確かに現実ではありえない大きさの牛が迫ってくれば誰だってビビるし、少女の反応はある意味当然といえるだろう。
そんなチヨメの話を聞き……同時にグザは頭の中で思考を巡らせる。
チヨメはレストランへ入って大分経つのに、一向に入口方面から仲間が現れないのを見るに、恐らく彼女ははソロプレイヤーに分類される。
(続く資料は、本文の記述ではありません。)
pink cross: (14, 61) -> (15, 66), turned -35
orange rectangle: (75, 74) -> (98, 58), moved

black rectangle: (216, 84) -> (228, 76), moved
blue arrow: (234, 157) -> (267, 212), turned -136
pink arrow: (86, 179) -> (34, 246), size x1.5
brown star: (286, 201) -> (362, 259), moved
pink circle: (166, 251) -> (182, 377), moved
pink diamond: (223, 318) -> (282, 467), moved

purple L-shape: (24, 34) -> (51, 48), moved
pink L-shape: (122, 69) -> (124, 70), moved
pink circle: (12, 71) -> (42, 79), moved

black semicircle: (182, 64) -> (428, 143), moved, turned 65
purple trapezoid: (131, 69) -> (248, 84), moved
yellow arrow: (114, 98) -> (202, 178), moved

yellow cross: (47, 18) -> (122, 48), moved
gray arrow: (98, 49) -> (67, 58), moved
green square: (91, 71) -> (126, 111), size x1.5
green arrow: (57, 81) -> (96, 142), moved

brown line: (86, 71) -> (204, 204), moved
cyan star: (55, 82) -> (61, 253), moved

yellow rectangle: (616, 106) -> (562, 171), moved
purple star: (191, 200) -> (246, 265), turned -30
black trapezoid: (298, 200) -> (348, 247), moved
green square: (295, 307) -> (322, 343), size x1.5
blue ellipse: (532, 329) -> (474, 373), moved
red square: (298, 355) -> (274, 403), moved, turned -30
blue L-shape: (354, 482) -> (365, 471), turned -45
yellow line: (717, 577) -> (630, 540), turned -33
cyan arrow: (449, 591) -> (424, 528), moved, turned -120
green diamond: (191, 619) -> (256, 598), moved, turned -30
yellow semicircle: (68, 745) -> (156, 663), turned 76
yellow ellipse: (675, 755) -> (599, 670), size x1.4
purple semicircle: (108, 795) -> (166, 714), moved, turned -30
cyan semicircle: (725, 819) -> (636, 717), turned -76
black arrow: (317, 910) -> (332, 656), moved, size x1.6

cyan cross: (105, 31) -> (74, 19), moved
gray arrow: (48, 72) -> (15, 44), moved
しかしキリトやアスナといったソロプレイヤーは稀なのであり、現在攻略目的のプレイヤーは、レベル平均値が10越えるかどうかの者が多く、加えて集団での効率的な戦闘により “数” で勝ち上がってきた者等が殆ど。
エギルやキバオウ達パーティー組の方が専ら大多数を占めている。
……が、例外こそあれど……今攻略を進めている殆どが早くにこの世界を受け入れ、スタートダッシュを決めた者らばかりだという事は、まず間違いないと断じて良い。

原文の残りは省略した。